Local attorney, judge help in controversial case

Published 11:36 pm Tuesday, October 7, 2008

The twisted saga of a citizen effort to remove four members of Gloucester County’s Board of Supervisors from office has drawn in two members of the local legal community.

Substitute Judge Westbrook J. Parker this week appointed John T. “Jack” Randall to serve in the place of the Gloucester Commonwealth’s Attorney in the civil removal proceedings.

Parker, a Franklin resident, is chief judge for Virginia’s Fifth Judicial Circuit, which includes the cities of Franklin and Suffolk and the counties of Isle of Wight and Southampton. Randall, who lives in Southampton County, is an attorney with the Suffolk law firm Stallings & Bischoff, P.C. Until this summer, he was an assistant prosecutor in Southampton under Commonwealth’s Attorney Eric Cooke.

Randall has been appointed to represent the interests of the commonwealth in the Gloucester court case, which he described as “a civil proceeding, but quasi-criminal.”

The case resulted from a petition drive led by Gloucester Citizens for Accountable Representation, which called on four supervisors to be removed from office for conducting public business in secret and for losing the confidence of their constituents.

All four also face misdemeanor criminal charges associated with allegedly illegal closed meetings and with unpopular and inscrutable personnel decisions made by the board.

Randall replaces Gloucester Commonwealth’s Attorney Robert D. Hicks in the civil case, and a prosecutor from Virginia Beach has been named to work the criminal case.

“This is something that is rare,” Randall said Tuesday, explaining the need for both a special advocate and a special judge.

Randall said he already has spent about 10 hours on the case meeting with Gloucester officials and lawyers.
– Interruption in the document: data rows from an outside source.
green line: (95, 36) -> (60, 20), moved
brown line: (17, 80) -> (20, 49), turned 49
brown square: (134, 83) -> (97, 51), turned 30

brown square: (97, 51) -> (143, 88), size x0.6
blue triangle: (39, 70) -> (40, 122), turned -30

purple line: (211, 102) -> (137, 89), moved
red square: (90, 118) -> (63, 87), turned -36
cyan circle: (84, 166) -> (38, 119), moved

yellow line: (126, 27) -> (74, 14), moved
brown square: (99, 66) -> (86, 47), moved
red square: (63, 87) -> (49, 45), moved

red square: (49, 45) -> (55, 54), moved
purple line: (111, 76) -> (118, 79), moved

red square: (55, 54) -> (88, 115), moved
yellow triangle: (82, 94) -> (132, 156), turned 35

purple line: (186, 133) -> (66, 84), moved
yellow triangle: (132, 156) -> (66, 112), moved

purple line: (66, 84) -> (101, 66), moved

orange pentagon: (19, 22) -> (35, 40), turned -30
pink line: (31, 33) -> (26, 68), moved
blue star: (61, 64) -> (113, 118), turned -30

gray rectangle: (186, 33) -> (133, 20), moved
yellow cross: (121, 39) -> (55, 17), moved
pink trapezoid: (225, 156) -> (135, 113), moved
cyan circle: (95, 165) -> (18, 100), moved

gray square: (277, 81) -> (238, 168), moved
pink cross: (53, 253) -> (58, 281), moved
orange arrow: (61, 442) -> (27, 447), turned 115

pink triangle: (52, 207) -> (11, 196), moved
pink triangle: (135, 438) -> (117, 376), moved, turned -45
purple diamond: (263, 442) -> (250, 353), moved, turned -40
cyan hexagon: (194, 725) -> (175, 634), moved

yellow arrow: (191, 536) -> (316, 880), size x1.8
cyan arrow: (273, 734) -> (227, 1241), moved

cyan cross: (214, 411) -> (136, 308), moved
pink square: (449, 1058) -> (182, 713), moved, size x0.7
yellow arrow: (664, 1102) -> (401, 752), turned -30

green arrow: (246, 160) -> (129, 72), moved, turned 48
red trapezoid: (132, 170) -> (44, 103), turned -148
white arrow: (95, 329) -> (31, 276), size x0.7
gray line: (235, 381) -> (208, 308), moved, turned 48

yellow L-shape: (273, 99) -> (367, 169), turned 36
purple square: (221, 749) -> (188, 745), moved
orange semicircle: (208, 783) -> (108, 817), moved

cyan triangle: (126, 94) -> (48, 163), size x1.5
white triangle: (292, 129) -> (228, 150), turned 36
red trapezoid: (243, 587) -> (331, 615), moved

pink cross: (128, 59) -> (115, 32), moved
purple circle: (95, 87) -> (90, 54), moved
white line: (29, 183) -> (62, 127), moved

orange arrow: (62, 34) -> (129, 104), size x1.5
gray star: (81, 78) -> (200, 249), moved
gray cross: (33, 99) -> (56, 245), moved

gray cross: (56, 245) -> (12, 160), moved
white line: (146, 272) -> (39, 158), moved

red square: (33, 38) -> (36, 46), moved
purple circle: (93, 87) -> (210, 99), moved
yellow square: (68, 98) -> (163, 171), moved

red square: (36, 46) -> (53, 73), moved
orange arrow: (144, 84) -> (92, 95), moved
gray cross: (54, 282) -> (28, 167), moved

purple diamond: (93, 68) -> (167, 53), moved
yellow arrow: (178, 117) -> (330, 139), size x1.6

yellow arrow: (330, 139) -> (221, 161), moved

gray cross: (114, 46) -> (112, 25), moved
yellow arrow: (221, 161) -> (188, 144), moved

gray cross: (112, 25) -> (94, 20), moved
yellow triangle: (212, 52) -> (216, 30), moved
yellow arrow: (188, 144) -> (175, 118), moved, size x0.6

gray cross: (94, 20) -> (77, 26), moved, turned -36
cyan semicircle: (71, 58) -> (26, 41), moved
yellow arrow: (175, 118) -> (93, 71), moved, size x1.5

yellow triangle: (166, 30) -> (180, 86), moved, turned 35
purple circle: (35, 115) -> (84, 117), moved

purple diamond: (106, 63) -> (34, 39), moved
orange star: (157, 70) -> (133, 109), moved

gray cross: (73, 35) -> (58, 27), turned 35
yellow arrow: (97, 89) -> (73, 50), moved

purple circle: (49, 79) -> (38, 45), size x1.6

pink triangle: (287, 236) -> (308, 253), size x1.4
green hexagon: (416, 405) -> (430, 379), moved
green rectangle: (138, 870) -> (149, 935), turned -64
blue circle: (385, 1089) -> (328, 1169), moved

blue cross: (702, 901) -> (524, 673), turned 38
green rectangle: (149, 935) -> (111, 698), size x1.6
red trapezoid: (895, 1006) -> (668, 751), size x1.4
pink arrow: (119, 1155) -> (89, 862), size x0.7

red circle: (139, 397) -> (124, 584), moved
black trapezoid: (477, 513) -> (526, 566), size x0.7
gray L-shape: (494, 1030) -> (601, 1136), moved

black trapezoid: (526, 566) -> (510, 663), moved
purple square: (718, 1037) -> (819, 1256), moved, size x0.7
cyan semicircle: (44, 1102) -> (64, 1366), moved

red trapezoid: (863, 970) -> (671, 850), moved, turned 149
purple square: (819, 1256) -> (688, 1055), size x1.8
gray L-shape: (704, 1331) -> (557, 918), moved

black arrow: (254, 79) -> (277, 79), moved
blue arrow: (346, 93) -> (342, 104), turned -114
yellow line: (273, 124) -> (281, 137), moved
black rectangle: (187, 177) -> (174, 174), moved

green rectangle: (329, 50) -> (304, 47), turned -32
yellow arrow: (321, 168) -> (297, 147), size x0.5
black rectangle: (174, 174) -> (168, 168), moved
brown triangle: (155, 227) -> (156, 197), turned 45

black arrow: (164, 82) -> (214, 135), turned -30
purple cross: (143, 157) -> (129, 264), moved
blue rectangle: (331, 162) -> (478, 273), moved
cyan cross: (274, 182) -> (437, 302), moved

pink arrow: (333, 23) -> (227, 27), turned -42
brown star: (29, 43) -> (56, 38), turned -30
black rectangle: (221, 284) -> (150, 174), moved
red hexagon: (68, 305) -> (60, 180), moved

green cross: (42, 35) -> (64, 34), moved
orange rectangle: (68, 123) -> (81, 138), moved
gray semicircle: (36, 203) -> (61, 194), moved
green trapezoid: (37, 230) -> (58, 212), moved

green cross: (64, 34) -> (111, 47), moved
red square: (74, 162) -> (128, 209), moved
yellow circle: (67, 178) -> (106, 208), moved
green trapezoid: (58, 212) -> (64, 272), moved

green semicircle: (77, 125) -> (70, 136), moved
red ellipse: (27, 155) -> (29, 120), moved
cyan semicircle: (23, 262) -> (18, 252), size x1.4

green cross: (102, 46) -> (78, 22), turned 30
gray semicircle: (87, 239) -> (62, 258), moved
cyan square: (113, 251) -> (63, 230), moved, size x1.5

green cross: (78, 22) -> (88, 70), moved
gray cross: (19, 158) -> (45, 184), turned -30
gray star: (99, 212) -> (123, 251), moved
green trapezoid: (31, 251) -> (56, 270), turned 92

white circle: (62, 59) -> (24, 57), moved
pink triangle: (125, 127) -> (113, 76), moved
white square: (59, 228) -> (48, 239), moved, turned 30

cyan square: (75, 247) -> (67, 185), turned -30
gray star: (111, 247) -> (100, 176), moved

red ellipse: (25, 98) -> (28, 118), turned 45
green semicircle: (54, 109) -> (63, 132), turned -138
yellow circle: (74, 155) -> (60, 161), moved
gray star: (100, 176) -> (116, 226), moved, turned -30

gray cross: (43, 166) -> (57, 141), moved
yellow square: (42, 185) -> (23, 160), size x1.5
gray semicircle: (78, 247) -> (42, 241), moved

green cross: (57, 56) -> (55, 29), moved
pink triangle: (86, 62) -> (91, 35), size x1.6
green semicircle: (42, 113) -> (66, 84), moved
He said he would first have to determine whether the petition filed by the Gloucester citizens was proper and, second, whether the things alleged in the petition are grounds for removal.

Coming into a politically charged situation as a “totally unbiased” outsider, he said, will allow him to offer impartial advice to the citizens’ group and to help assure that the interests of the commonwealth are sufficiently represented.

The citizens’ group presented petitions with 6,000 signatures in September. Since then, however, the supervisors have challenged the validity of the petitions, and they have asked the court to delay the civil trial until the criminal one is complete.

“There are a number of motions” before the court, Randall said.